Brief: The entries below should be output exactly as written.

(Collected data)
· · ·

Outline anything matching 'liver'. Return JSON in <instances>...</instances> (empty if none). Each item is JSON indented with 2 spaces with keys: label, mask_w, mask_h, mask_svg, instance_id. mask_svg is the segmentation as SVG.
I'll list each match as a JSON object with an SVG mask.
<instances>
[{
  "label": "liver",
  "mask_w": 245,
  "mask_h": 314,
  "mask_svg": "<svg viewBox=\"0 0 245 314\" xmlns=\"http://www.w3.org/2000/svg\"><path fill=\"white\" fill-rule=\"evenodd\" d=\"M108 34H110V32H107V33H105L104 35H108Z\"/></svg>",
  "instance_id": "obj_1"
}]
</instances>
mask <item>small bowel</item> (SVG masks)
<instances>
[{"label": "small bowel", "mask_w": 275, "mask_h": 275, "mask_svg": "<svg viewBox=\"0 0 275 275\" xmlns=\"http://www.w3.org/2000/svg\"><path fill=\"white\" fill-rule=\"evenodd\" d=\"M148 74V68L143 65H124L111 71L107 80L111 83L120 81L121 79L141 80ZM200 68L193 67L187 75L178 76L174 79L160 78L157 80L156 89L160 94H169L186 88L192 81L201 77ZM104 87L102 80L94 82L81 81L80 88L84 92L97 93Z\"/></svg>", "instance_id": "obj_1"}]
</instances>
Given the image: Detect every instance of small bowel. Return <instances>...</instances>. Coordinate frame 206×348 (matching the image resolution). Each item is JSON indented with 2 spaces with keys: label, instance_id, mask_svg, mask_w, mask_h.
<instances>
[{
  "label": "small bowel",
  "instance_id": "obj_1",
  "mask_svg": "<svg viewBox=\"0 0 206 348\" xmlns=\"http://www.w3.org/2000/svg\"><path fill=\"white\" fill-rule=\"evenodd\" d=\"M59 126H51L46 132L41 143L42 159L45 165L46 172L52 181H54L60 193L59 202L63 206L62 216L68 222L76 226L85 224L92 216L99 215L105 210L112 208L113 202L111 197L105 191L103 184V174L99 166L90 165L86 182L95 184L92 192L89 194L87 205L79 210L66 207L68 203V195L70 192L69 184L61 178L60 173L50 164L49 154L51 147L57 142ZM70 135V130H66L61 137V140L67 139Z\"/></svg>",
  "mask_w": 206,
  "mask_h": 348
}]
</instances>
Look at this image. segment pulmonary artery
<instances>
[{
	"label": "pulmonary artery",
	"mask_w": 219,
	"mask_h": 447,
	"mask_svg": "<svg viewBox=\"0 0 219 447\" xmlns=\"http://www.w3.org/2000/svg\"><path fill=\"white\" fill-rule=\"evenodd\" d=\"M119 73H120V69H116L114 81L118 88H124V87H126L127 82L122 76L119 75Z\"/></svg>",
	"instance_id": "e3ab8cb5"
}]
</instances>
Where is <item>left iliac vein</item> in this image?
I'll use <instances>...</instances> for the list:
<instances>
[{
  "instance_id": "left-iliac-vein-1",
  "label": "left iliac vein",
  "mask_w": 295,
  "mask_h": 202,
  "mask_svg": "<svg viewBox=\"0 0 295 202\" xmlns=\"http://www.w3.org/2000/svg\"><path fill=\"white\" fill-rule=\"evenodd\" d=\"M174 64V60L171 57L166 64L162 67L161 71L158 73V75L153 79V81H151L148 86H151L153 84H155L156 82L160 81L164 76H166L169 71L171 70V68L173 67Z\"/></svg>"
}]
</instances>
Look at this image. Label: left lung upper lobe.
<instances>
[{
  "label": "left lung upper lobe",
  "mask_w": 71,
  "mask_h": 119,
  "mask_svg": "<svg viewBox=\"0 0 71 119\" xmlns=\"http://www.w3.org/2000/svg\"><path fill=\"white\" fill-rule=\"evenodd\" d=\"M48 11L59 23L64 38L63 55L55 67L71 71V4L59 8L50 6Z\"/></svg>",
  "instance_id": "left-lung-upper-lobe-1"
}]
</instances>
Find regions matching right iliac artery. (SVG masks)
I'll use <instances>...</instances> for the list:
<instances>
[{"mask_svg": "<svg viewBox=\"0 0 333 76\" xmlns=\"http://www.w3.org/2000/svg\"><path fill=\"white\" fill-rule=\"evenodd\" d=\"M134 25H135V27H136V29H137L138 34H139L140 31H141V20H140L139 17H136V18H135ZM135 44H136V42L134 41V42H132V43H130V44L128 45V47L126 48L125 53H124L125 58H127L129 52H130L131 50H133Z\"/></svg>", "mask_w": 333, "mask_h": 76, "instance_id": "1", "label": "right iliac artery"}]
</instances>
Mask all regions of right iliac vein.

· · ·

Response box:
Outline anything matching 'liver'. Return JSON in <instances>...</instances> (empty if none). Each item is JSON indented with 2 spaces with keys: label, mask_w, mask_h, mask_svg, instance_id. mask_svg is the segmentation as SVG.
I'll list each match as a JSON object with an SVG mask.
<instances>
[{
  "label": "liver",
  "mask_w": 245,
  "mask_h": 314,
  "mask_svg": "<svg viewBox=\"0 0 245 314\" xmlns=\"http://www.w3.org/2000/svg\"><path fill=\"white\" fill-rule=\"evenodd\" d=\"M108 34H110V32H107V33H105L104 35H108Z\"/></svg>",
  "instance_id": "obj_1"
}]
</instances>
mask <item>small bowel</item> (SVG masks)
<instances>
[{"label": "small bowel", "mask_w": 275, "mask_h": 275, "mask_svg": "<svg viewBox=\"0 0 275 275\" xmlns=\"http://www.w3.org/2000/svg\"><path fill=\"white\" fill-rule=\"evenodd\" d=\"M148 74V68L143 65H124L111 71L107 80L111 83L120 81L121 79L141 80ZM200 68L193 67L187 75L178 76L174 79L160 78L157 80L156 89L160 94H169L186 88L192 81L201 77ZM104 87L102 80L94 82L81 81L80 88L84 92L97 93Z\"/></svg>", "instance_id": "obj_1"}]
</instances>
Given the image: Detect every instance of small bowel. Return <instances>...</instances>. Coordinate frame 206×348 (matching the image resolution). Each item is JSON indented with 2 spaces with keys: label, instance_id, mask_svg, mask_w, mask_h.
<instances>
[{
  "label": "small bowel",
  "instance_id": "obj_1",
  "mask_svg": "<svg viewBox=\"0 0 206 348\" xmlns=\"http://www.w3.org/2000/svg\"><path fill=\"white\" fill-rule=\"evenodd\" d=\"M59 126H51L46 132L41 143L42 159L45 165L46 172L52 181H54L60 193L59 202L63 206L62 216L68 222L76 226L85 224L92 216L99 215L105 210L112 208L113 202L111 197L105 191L103 184V174L99 166L90 165L86 182L95 184L92 192L89 194L87 205L79 210L66 207L68 203V195L70 192L69 184L61 178L60 173L50 164L49 154L51 147L57 142ZM70 135V130H66L61 137V140L67 139Z\"/></svg>",
  "mask_w": 206,
  "mask_h": 348
}]
</instances>
Look at this image. segment pulmonary artery
<instances>
[{
	"label": "pulmonary artery",
	"mask_w": 219,
	"mask_h": 447,
	"mask_svg": "<svg viewBox=\"0 0 219 447\" xmlns=\"http://www.w3.org/2000/svg\"><path fill=\"white\" fill-rule=\"evenodd\" d=\"M119 73H120V69H116L114 81L118 88H124V87H126L127 82L122 76L119 75Z\"/></svg>",
	"instance_id": "e3ab8cb5"
}]
</instances>
Where is <item>left iliac vein</item> in this image?
I'll use <instances>...</instances> for the list:
<instances>
[{
  "instance_id": "left-iliac-vein-1",
  "label": "left iliac vein",
  "mask_w": 295,
  "mask_h": 202,
  "mask_svg": "<svg viewBox=\"0 0 295 202\" xmlns=\"http://www.w3.org/2000/svg\"><path fill=\"white\" fill-rule=\"evenodd\" d=\"M174 64V60L171 57L166 64L162 67L161 71L158 73V75L153 79V81H151L148 86H151L153 84H155L156 82L160 81L164 76H166L169 71L171 70V68L173 67Z\"/></svg>"
}]
</instances>
Look at this image. Label: left lung upper lobe.
<instances>
[{
  "label": "left lung upper lobe",
  "mask_w": 71,
  "mask_h": 119,
  "mask_svg": "<svg viewBox=\"0 0 71 119\" xmlns=\"http://www.w3.org/2000/svg\"><path fill=\"white\" fill-rule=\"evenodd\" d=\"M48 11L59 23L64 38L63 55L55 67L71 71V4L59 8L50 6Z\"/></svg>",
  "instance_id": "left-lung-upper-lobe-1"
}]
</instances>
Find regions matching right iliac artery. (SVG masks)
I'll use <instances>...</instances> for the list:
<instances>
[{"mask_svg": "<svg viewBox=\"0 0 333 76\" xmlns=\"http://www.w3.org/2000/svg\"><path fill=\"white\" fill-rule=\"evenodd\" d=\"M134 25H135V27H136V29H137L138 34H139L140 31H141V20H140L139 17H136V18H135ZM135 44H136V42L134 41V42H132V43H130V44L128 45V47L126 48L125 53H124L125 58H127L129 52H130L131 50H133Z\"/></svg>", "mask_w": 333, "mask_h": 76, "instance_id": "1", "label": "right iliac artery"}]
</instances>
Mask all regions of right iliac vein.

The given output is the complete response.